One way to tell that a company is really making strides is in the honors it receives. And that's the way it is for the Residential Industrial Movement (RIM) at this present time, as our members enter contests in the hopes of winning. So far, though, it's been a bust.
The industrialists -- the major industrial powers -- have had their honors programs all these years. You've probably seen the awards advertised on TV: Car & Driver's Car of the Year award, J.D. Powell's award for something, both of which are very prestigious.
But what we haven't been told is the kind of "in" the major industrial powers have had with the awards process. It's been carefully rigged to make sure the same dozen or so car manufacturers always win, the same dozen or so washing machine makers, and so forth. I don't know for sure, of course, how it works, since all this is probably done in a hush-hush way.

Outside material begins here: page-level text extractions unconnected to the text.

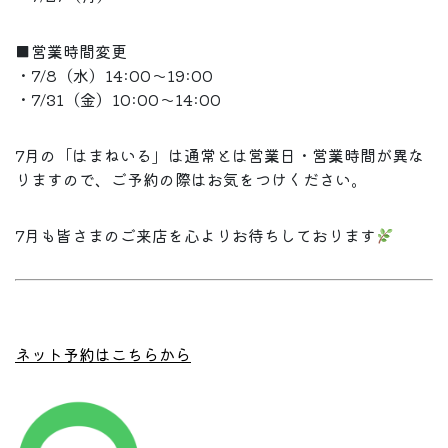
■営業時間変更
・7/8（水）14:00〜19:00
・7/31（金）10:00〜14:00
7月の「はまねいる」は通常とは営業日・営業時間が異な
りますので、ご予約の際はお気をつけください。
7月も皆さまのご来店を心よりお待ちしております
ネット予約はこちらから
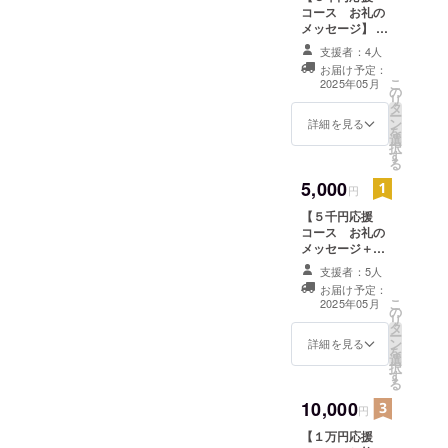
コース お礼の
メッセージ】 感
謝の気持ちを込
支援者：4人
めて、お礼の
お届け予定：
メッセージをお
こ
2025年05月
の
送りします。
リ
タ
ー
ン
詳細を見る
を
選
択
す
る
5,000
円
【５千円応援
コース お礼の
メッセージ＋写
真】 支援いただ
支援者：5人
いた馬が受け入
お届け予定：
れ先での様子を
こ
2025年05月
の
撮影した写真を
リ
タ
お送りします。
ー
ン
感謝の気持ちを
詳細を見る
を
選
込めて、お礼の
択
す
メッセージをお
る
送りします。
10,000
円
【１万円応援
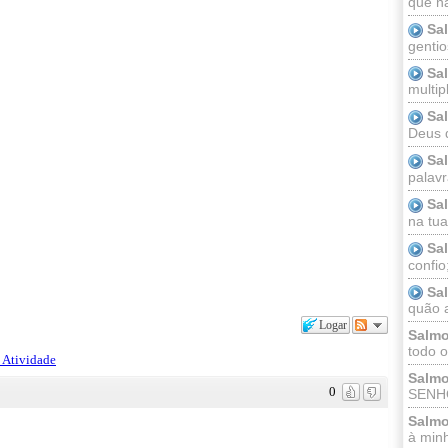
que n
Sa
gentio
Sa
multip
Sa
Deus 
Sa
palav
Sa
na tua 
Sa
confio
Sa
quão a
Logar
Salmo
todo o
 Atividade
Salmo
0
SENHO
Salmo
à minh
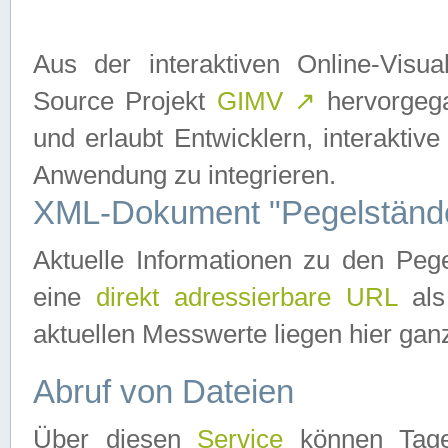
Aus der interaktiven Online-Vis
Source Projekt
GIMV
↗
hervorgega
und erlaubt Entwicklern, interaktive
Anwendung zu integrieren.
XML-Dokument "Pegelständ
Aktuelle Informationen zu den P
eine
direkt adressierbare URL
als
aktuellen Messwerte liegen hier ganz
Abruf von Dateien
Über diesen
Service
können Tages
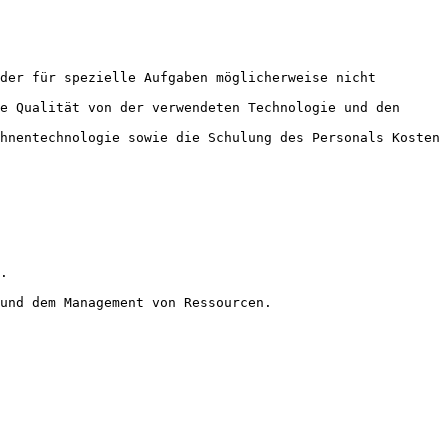
der für spezielle Aufgaben möglicherweise nicht 
e Qualität von der verwendeten Technologie und den 
hnentechnologie sowie die Schulung des Personals Kosten 
.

It's a lot like the way they accredit colleges. You have a team of accreditors going place to place, accepting lavish payouts, season tickets to lacrosse events and women's basketball games. And with a system like that, they wink and the college is accredited for the next year. Everything is very inside baseball, driven and sustained by corruption.
To level the playing field, of course, would be a good thing. But they make it very hard to break in. Doors are closed in our face. They'd sooner spit on the RIM as look at us. Yes, we will eventually bring them down. Then not only will it be said of the execs of the major industrial powers, but it will be said of the people behind these other schemes, that they will be showing up at RIM companies looking for any easy pencil pushing jobs we might have, but they will be vigorously turned away.

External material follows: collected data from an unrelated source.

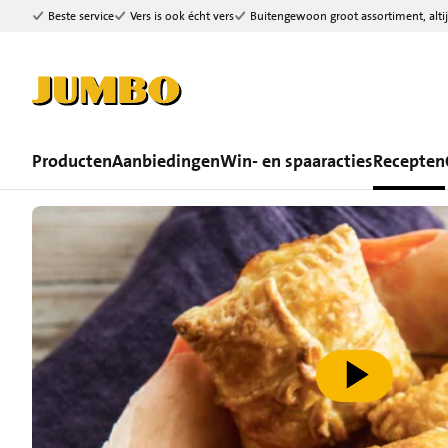
Beste service
Vers is ook écht vers
Buitengewoon groot assortiment, altij
Ga naar zoeken
Ga naar hoofdinhoud
Producten
Aanbiedingen
Win- en spaaracties
Recepten
speel video af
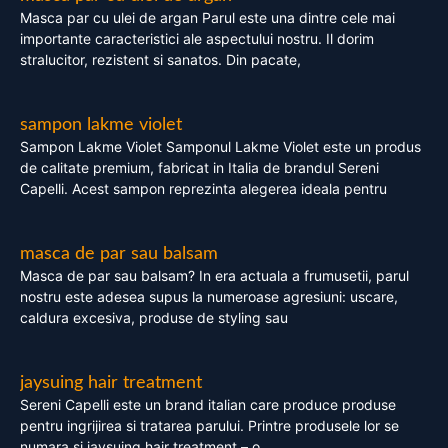
Masca par cu ulei de argan Parul este una dintre cele mai
importante caracteristici ale aspectului nostru. Il dorim
stralucitor, rezistent si sanatos. Din pacate,
sampon lakme violet
Sampon Lakme Violet Samponul Lakme Violet este un produs
de calitate premium, fabricat in Italia de brandul Sereni
Capelli. Acest sampon reprezinta alegerea ideala pentru
masca de par sau balsam
Masca de par sau balsam? In era actuala a frumusetii, parul
nostru este adesea supus la numeroase agresiuni: uscare,
caldura excesiva, produse de styling sau
jaysuing hair treatment
Sereni Capelli este un brand italian care produce produse
pentru ingrijirea si tratarea parului. Printre produsele lor se
numara si jaysuing hair treatment – o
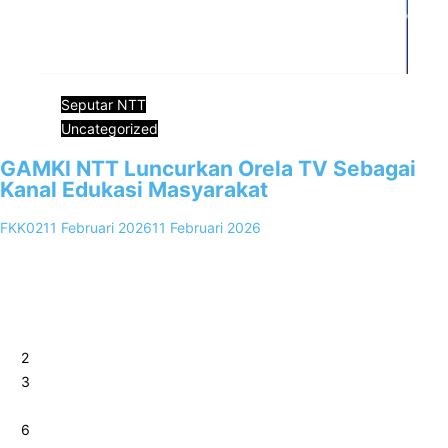
Seputar NTT
Uncategorized
GAMKI NTT Luncurkan Orela TV Sebagai
Kanal Edukasi Masyarakat
FKK02
11 Februari 2026
11 Februari 2026
0
Kupang, FKKNews.com – Dewan Pimpinan Daerah Gerakan
Angkatan Muda Kristen Indonesia (DPD GAMKI) Nusa Tenggara
Timur resmi meluncurkan Orela TV,…
1
2
3
…
6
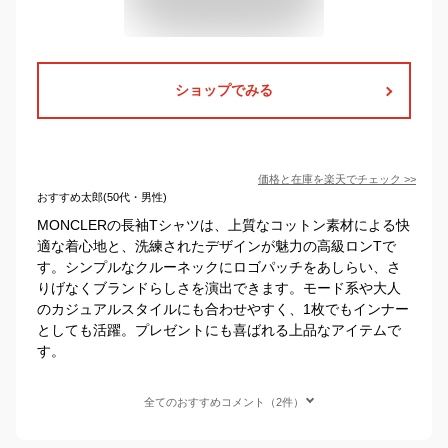
ショップでみる
価格と在庫を
楽天
でチェック
>>
おすすめ太郎(50代・男性)
MONCLERの長袖Tシャツは、上質なコットン素材による快
適な着心地と、洗練されたデザインが魅力の高級ロンTで
す。シンプルなクルーネックにロゴパッチをあしらい、さ
りげなくブランドらしさを演出できます。モード系や大人
のカジュアルスタイルにも合わせやすく、1枚でもインナー
としても活躍。プレゼントにも喜ばれる上品なアイテムで
す。
全てのおすすめコメント（2件）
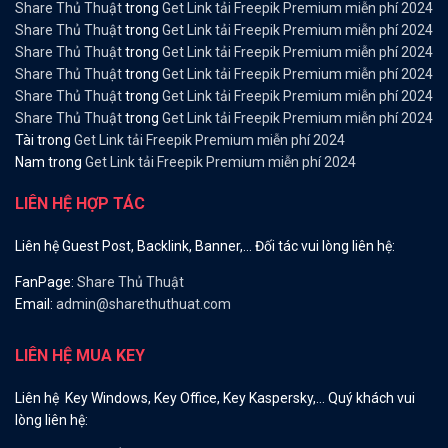
Share Thủ Thuật
trong
Get Link tải Freepik Premium miễn phí 2024
Share Thủ Thuật
trong
Get Link tải Freepik Premium miễn phí 2024
Share Thủ Thuật
trong
Get Link tải Freepik Premium miễn phí 2024
Share Thủ Thuật
trong
Get Link tải Freepik Premium miễn phí 2024
Share Thủ Thuật
trong
Get Link tải Freepik Premium miễn phí 2024
Share Thủ Thuật
trong
Get Link tải Freepik Premium miễn phí 2024
Tài
trong
Get Link tải Freepik Premium miễn phí 2024
Nam
trong
Get Link tải Freepik Premium miễn phí 2024
LIÊN HỆ HỢP TÁC
Liên hệ Guest Post, Backlink, Banner,… Đối tác vui lòng liên hệ:
FanPage:
Share Thủ Thuật
Email:
admin@sharethuthuat.com
LIÊN HỆ MUA KEY
Liên hệ Key Windows, Key Office, Key Kaspersky,… Quý khách vui
lòng liên hệ:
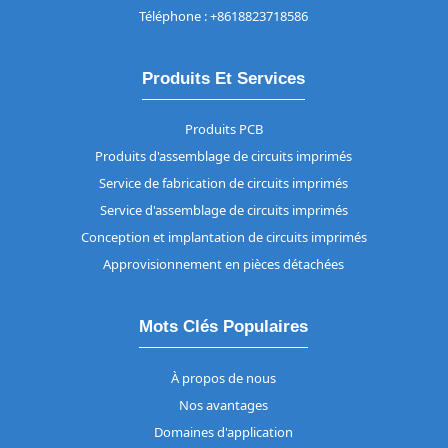
Téléphone : +8618823718586
Produits Et Services
Produits PCB
Produits d'assemblage de circuits imprimés
Service de fabrication de circuits imprimés
Service d'assemblage de circuits imprimés
Conception et implantation de circuits imprimés
Approvisionnement en pièces détachées
Mots Clés Populaires
À propos de nous
Nos avantages
Domaines d'application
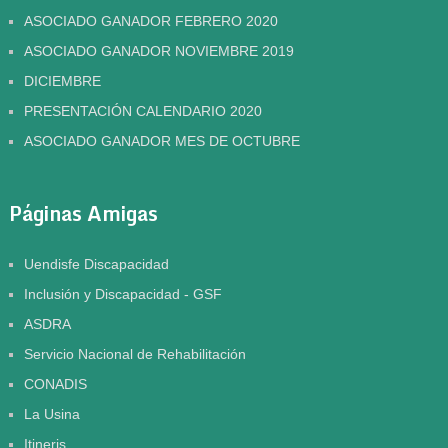
ASOCIADO GANADOR FEBRERO 2020
ASOCIADO GANADOR NOVIEMBRE 2019
DICIEMBRE
PRESENTACIÓN CALENDARIO 2020
ASOCIADO GANADOR MES DE OCTUBRE
Páginas Amigas
Uendisfe Discapacidad
Inclusión y Discapacidad - GSF
ASDRA
Servicio Nacional de Rehabilitación
CONADIS
La Usina
Itineris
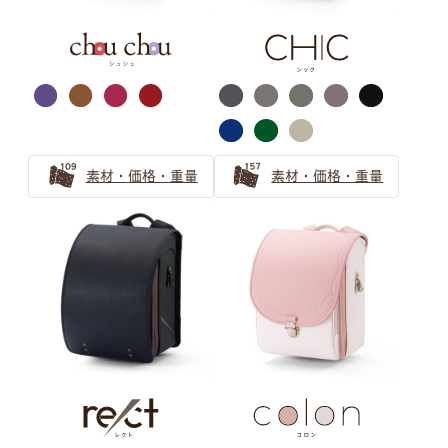
シルバー・ゴールド
萬勇鞄ランドセル
カラー選びガイド
素材・価格・重量
素材・価格・重量
ランドセルのカラーを選ぶのも、
お子さまにとって個性を育む大切な思い出。
世界にひとつだけの、
お子さまのお気に入りがきっと見つかるように
ランドセルカラーの選び方ガイドをお届けします。
グレー ランドセルの選び方
【2025年】グレーのランドセルが男の子に人気！2026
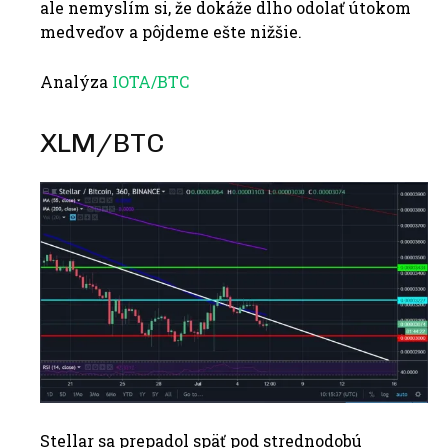
ale nemyslím si, že dokáže dlho odolať útokom
medveďov a pôjdeme ešte nižšie.
Analýza
IOTA/BTC
XLM/BTC
Stellar sa prepadol späť pod strednodobú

I personally know several companies that have been submitting samples of their wares for these prizes but they haven't been given much chance of winning. And to top it off -- take Spooner's vats, for example -- the board asked Ted to submit the vats "in triplicate," which is completely unreasonable. It takes him a week to make one, if he's lucky. All they want to do is get extra vats to sell on the black market and make a little more corrupt money.
My idea, like everything else, is if the prize-granting authorities are corrupt, we must simply make our own, RIM prize-granting authorities, with more fair rules. Then we give the award for the best vat ... we've all seen Ted's vats, we know they're great. Or we give the award for the best disposable diaper, or straitjacket ... we know the folks who make them, and we've all used them, so of course they're winners. The key thing is not the trophies we can give, but the publicity that goes with it, opening the eyes of the public to the quality of our goods.

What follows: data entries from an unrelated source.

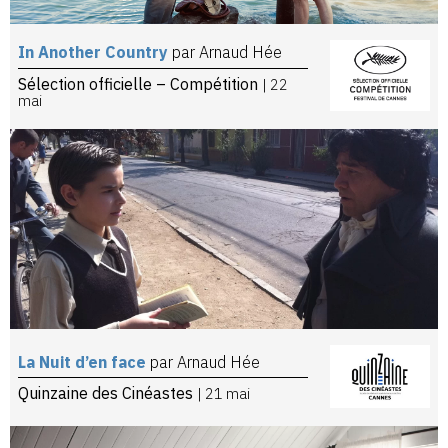
In Another Country
par Arnaud Hée
Sélection officielle – Compétition
| 22
mai
La Nuit d’en face
par Arnaud Hée
Quinzaine des Cinéastes
| 21 mai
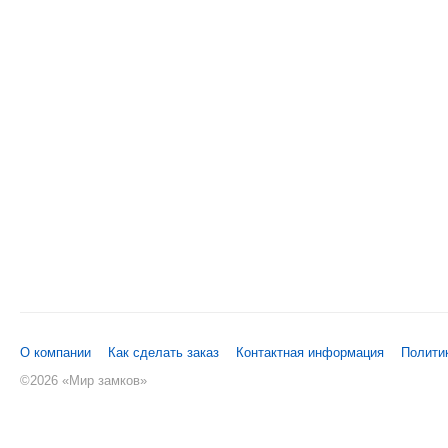
О компании
Как сделать заказ
Контактная информация
Полити
©
2026 «Мир замков»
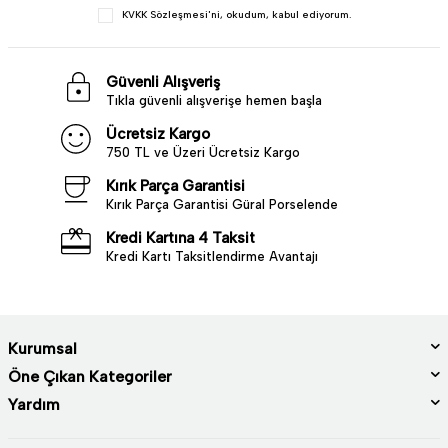
KVKK Sözleşmesi'ni
, okudum, kabul ediyorum.
Güvenli Alışveriş
Tıkla güvenli alışverişe hemen başla
Ücretsiz Kargo
750 TL ve Üzeri Ücretsiz Kargo
Kırık Parça Garantisi
Kırık Parça Garantisi Güral Porselende
Kredi Kartına 4 Taksit
Kredi Kartı Taksitlendirme Avantajı
Kurumsal
Öne Çıkan Kategoriler
Yardım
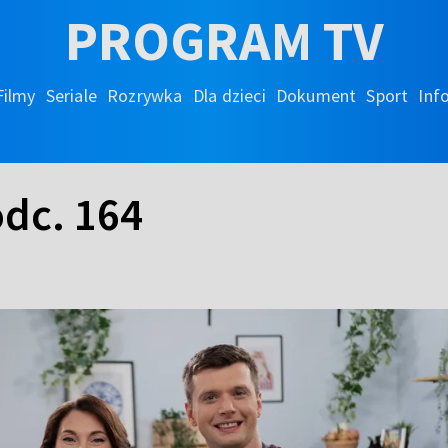
PROGRAM TV
Filmy
Seriale
Rozrywka
Dla dzieci
Dokument
Sport
Inf
odc. 164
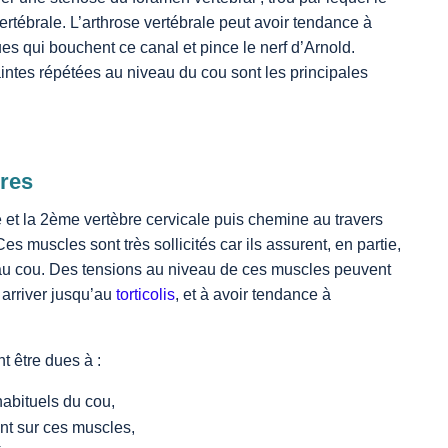
vertébrale. L’arthrose vertébrale peut avoir tendance à
es qui bouchent ce canal et pince le nerf d’Arnold.
aintes répétées au niveau du cou sont les principales
res
re et la 2ème vertèbre cervicale puis chemine au travers
Ces muscles sont très sollicités car ils assurent, en partie,
rt au cou. Des tensions au niveau de ces muscles peuvent
 arriver jusqu’au
torticolis
, et à avoir tendance à
 être dues à :
abituels du cou,
ant sur ces muscles,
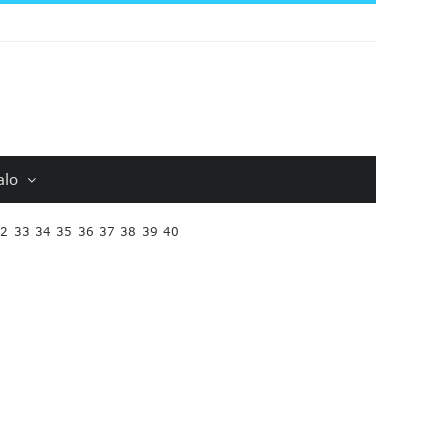
alo
32
33
34
35
36
37
38
39
40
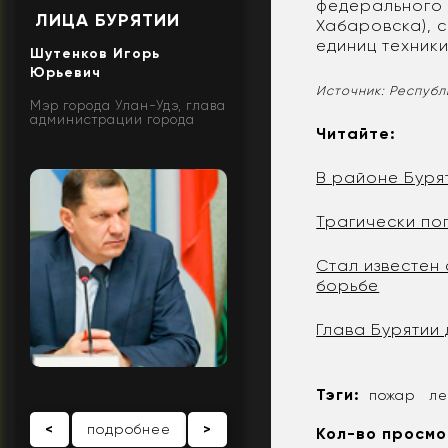
федерального 
ЛИЦА БУРЯТИИ
Хабаровска), 
единиц техники
Шутенков Игорь
Юрьевич
Источник: Республ
Мэр города Улан-Удэ, глава
администрации города
Читайте:
В районе Бурят
Трагически по
Стал известен
борьбе
Глава Бурятии
Тэги:
пожар
ле
<
подробнее
>
Кол-во просмо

And if they want to give us a free sample or two, that's their business. I'm personally open to receiving a few samples. I'm sure it wouldn't sway my vote one way or the other. I already know the products are top notch, but it might help soften me up.
Coincidentally, speaking of awards, I have great news to share with all my faithful readers. This blog has been awarded The Gorton Fisherman Award for Excellence in Writing for 2010.
Not only did I win the beautiful trophy pictured to the left, but a month's supply of fish sticks. Now if I can just develop an appetite for the nasty little things...
I'm happy to have beaten out a lot of other worthy competitors, none of whom are especially good.